Dan and Traci Bates

Bates

Dan and Traci Bates, Lincoln, KS, are Rural by Choice. (Photo by Bree McReynolds-Baetz)

Dan Bates has worked as the Turf and Commercial Worksite Product salesman at Carrico Implement for seven years, and continues to live in Lincoln, even after the implement dealer made the move to Ellsworth in 2012. His wife Traci is a stay-at-home mom to their three boys: Levi, 10; Clay, 8; and Dane, 5. She recently started a part-time job assisting the director of the Lincoln Housing Authority.

Dan and Traci both grew up in small towns in Kansas, and relocated to Lincoln from Kansas City to get back to the rural lifestyle.
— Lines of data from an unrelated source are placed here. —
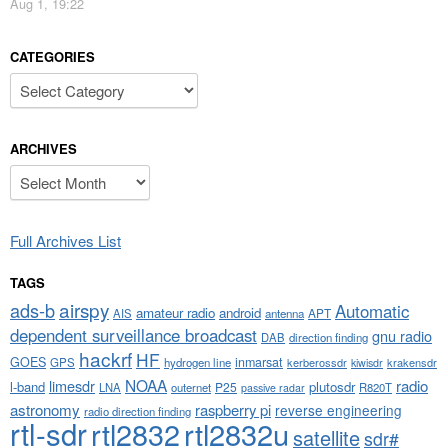
Aug 1, 19:22
CATEGORIES
Categories
ARCHIVES
Archives
Full Archives List
TAGS
airspy
ads-b
Automatic
amateur radio
android
APT
AIS
antenna
dependent surveillance broadcast
gnu radio
DAB
direction finding
hackrf
HF
GOES
inmarsat
GPS
hydrogen line
kerberossdr
krakensdr
kiwisdr
NOAA
limesdr
radio
l-band
plutosdr
P25
LNA
outernet
R820T
passive radar
astronomy
raspberry pi
reverse engineering
radio direction finding
rtl-sdr
rtl2832
rtl2832u
satellite
sdr#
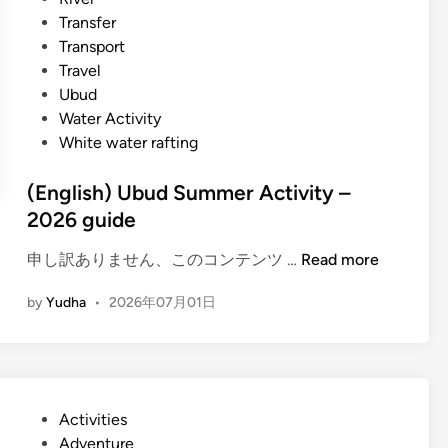
l
n
Transfer
e
Transport
B
Travel
u
Ubud
g
Water Activity
g
White water rafting
y
A
(English) Ubud Summer Activity –
d
2026 guide
v
e
(
申し訳ありません、このコンテンツ …
Read more
n
E
t
by
Yudha
•
2026年07月01日
n
u
g
r
l
e
i
–
s
E
P
Activities
h
x
o
Adventure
“We both worked full-time jobs, with long commutes that took away from time with our boys,” Traci said. “I wanted to be able to stay home with the boys while they were little. We wanted to raise our family in a community that reflects the same values that are important to us.”
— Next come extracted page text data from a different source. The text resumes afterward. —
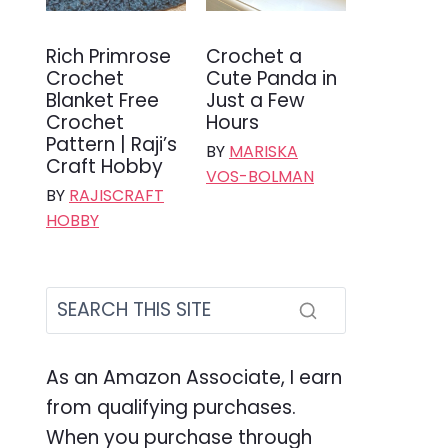
Rich Primrose
Crochet a
Crochet
Cute Panda in
Blanket Free
Just a Few
Crochet
Hours
Pattern | Raji’s
BY
MARISKA
Craft Hobby
VOS-BOLMAN
BY
RAJISCRAFT
HOBBY
As an Amazon Associate, I earn
from qualifying purchases.
When you purchase through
And their own small-town upbringing drove their desire to see their children raised in the same setting.

“Both of us grew up in smaller communities, and we wanted our kids to experience that lifestyle. We wanted our boys to make lasting friendships with their classmates and families, and have the opportunity to participate in a variety of activities. And we wanted a slower pace for our family; to have time for floor parties in front of the fireplace in winter, and s’mores around the firepit in summer. Time for fishing and camping and swimming, space for go-carts and bikes and baseball. We chose Lincoln County specifically because it was centrally located, had the amenities we were looking for, and was just the right size.”

When it comes to Lincoln County, Traci said the people are the best part.
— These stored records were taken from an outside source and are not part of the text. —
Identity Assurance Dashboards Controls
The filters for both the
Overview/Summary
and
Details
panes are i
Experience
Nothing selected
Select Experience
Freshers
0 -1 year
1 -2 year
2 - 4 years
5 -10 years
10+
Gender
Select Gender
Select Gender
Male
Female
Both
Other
“We love the people!,” Traci declared. “I love that we were made to feel welcome from the very first moment we moved here. A local couple graciously let us rent their house for a month (sight unseen) while we looked for a more permanent place to live, and even met us at Mity Mart to welcome us the night we caravanned into town. A young mom with a boy my son’s age walked up to me at the grocery store the first month we were in town, introduced herself, and invited me to a women’s Bible study.”

Traci calls it sense of community.

“When you know everyone, you tend to be kinder and (hopefully) more willing to work together even when you have a difference of opinion. I love that my oldest can tell me who is driving every car we meet on the road, and what kind of wave they are going to give. I love that my youngest talks to everyone we see, and they all have time to make him feel important. I love that the best part of my middle child’s day is seeing his big brother in the hallway of a school that lets him jump out of line and hug him. I love knowing that, no matter where our children are, our ‘village’ is watching, caring, loving, and even disciplining them as if they were their own. I love that our neighbors will feed our pets and rush to put out fires while we’re gone.”
Traci said they are definitely living Rural by Choice.

“For us, choosing to live in a rural area was a conscious decision. We gave up some conveniences of a large city, but the value added to our family’s life is the reward. The values we want to teach our children, and the memories we want to create as a family are enhanced by where we chose to live. We are where we are supposed to be.”